User:ST47/perlwikipedia/Bugs

From Wikipedia, the free encyclopedia

This page is a makeshift list of bugs in perlwikipedia for those without Google Code accounts or that don't want to create them.

[edit] New

  1. Description: get_text does not work when on a non-English wiki (example bug)
    • Summary: When using get_text on a non-English wiki, the function will error out with a 404 (I hope to God this isn't true).
    • List any relevant steps to reproduce the bug to help the developers, or a nice *nix-style patch if you've got one. Shadow1 (talk) 19:14, 30 May 2007 (UTC)
  2. Description: linksearch fails when more than 500 results found
    • Summary: When searching on a link that contains more than 500 results, the linksearch methods fails with the following error:
      Can't call method "decoded_content" without a package or object reference at /usr/lib/perl5/site_perl/5.8/Perlwikipedia.pm line 531.
    • Example code: my @results = $bot->linksearch("en.wikipedia.org/wiki/H");
    • Thanks. -- JLaTondre 18:20, 16 January 2008 (UTC)

[edit] Open

[edit] Closed

  1. Description: When running on ActivePerl on a Windows machine, the get_text method hangs in an infinite loop.
    • Summary: This loop seems to occur because the condition on line 295 is never met, because $res->content contains garbled text. (Looks like an encoding problem.)
    • This occurs on my computer running ActivePerl on Windows, with the latest versions of all modules. – Quadell (talk) (random) 16:36, 6 June 2007 (UTC)
    • A work-around has been found! Shadow1 suggested I go through Perlwikipedia.pm and change all instances of ->content to ->decoded_content. This fixes it. I'm not sure if a more seamless solution should be developed before closing this bug though. . . – Quadell (talk) (random) 19:55, 6 June 2007 (UTC)
    Fixed in SVN. Shadow1 (talk) 15:56, 7 June 2007 (UTC)
  2. The code at http://perlwikipedia.googlecode.com/svn/trunk/Perlwikipedia.pm has a bug, in the _put subroutine one declares the variable $res twice. That is easily fixed, and I can do it since I have access to the repository, but I am not sure if the googlecode version of the code is the most recent one. Oleg Alexandrov (talk) 15:53, 20 June 2007 (UTC)
    I fixed it myself. Oleg Alexandrov (talk) 02:07, 23 June 2007 (UTC)

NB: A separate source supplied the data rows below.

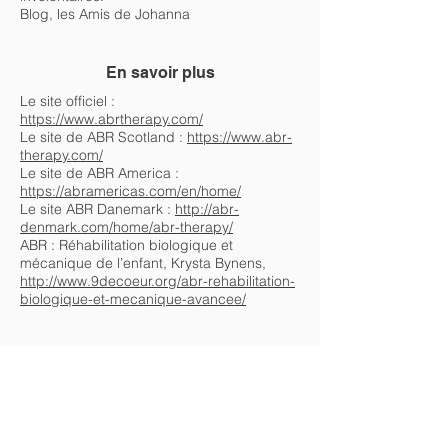
Blog, les Amis de Johanna
En savoir plus
Le site officiel :
https://www.abrtherapy.com/
Le site de ABR Scotland :
https://www.abr-
therapy.com/
Le site de ABR America :
https://abramericas.com/en/home/
Le site ABR Danemark :
http://abr-
denmark.com/home/abr-therapy/
ABR : Réhabilitation biologique et
mécanique de l’enfant, Krysta Bynens,
http://www.9decoeur.org/abr-rehabilitation-
biologique-et-mecanique-avancee/
Des remarques ou commentaires ?
Ce travail repose sur une approche
collaborative de mise en commun de
recherches et de l'expérience des familles.
Si vous avez des remarques, des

3. Description: get_text fails on certain UTF-8 characters

  • Summary: If you attempt to retrieve the text of a page such as Š, the following error is produced:
 Can't escape \x{0160}, try uri_escape_utf8() instead at {path}/perlwikipedia/Perlwikipedia.pm line 64
  • Test Case: The following code segment demonstrates the problem.
 my @results = $bot->what_links_here("Caron");
 for my $result (@results) {
   my $page = $result->{title};
   print "Getting $page\n";
   my $text = $bot->get_text($page);
 }
  • Resolution: I patched my copy of Perlwikipedia.pm by doing exactly what the error message states. I don't know if this is the best approach, but it works.
 $ svn diff
 Index: Perlwikipedia.pm
 ===================================================================
 --- Perlwikipedia.pm    (revision 88)
 +++ Perlwikipedia.pm    (working copy)
 @@ -7,6 +7,7 @@
  use XML::Simple;
  use Carp;
  use Encode;
 +use URI::Escape qw(uri_escape_utf8);
 
  our $VERSION = '0.90';
 
 @@ -61,7 +62,7 @@
      my $extra     = shift;
      my $no_escape = shift || 0;
 
 -    $page = uri_escape($page) unless $no_escape;
 +    $page = uri_escape_utf8($page) unless $no_escape;
      $page =~ s/\&/%26/g; # escape the ampersand
 
      my $url =
  • Thanks. -- JLaTondre 12:00, 18 July 2007 (UTC)
I applied the patch. I tested it too. Thanks! The new revision is available at the Google code repository for Perlwikipedia. Oleg Alexandrov (talk) 03:28, 19 July 2007 (UTC)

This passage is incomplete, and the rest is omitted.